**Goal of the exercise**: Instruction for the entries that follow: retype exactly the lines from the line with "Screenshot is 1440x720." to the line with "Contact [link] (75, 616)", both included, and omit all others.

**Input for this task**:
▼
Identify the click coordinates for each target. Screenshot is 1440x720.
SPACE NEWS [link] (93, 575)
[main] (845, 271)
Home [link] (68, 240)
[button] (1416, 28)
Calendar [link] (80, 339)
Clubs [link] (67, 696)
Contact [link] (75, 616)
▲
▼
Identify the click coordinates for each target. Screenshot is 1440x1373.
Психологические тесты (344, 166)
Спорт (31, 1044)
▲
**Written answer**:
Identify the click coordinates for each target. Screenshot is 1440x720.
SPACE NEWS [link] (93, 575)
[main] (845, 271)
Home [link] (68, 240)
[button] (1416, 28)
Calendar [link] (80, 339)
Clubs [link] (67, 696)
Contact [link] (75, 616)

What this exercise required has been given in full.